• _Goal of the exercise_
Only the lines containing "market" belong in the answer; find them in the material below.

• _Records shown_
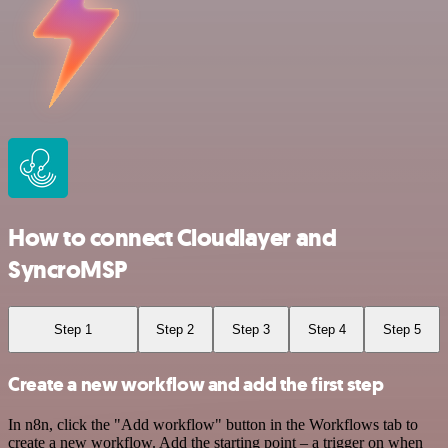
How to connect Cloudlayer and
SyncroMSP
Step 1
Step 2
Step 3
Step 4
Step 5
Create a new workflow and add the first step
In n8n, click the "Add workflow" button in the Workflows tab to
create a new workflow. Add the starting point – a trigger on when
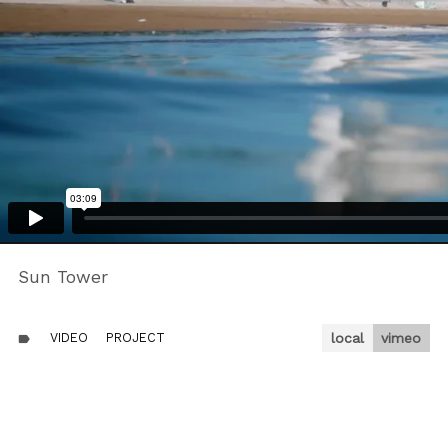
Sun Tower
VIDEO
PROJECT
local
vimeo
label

---

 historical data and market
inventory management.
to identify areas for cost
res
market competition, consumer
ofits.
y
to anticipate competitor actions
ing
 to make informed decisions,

• _Task result_
 historical data and market
market competition, consumer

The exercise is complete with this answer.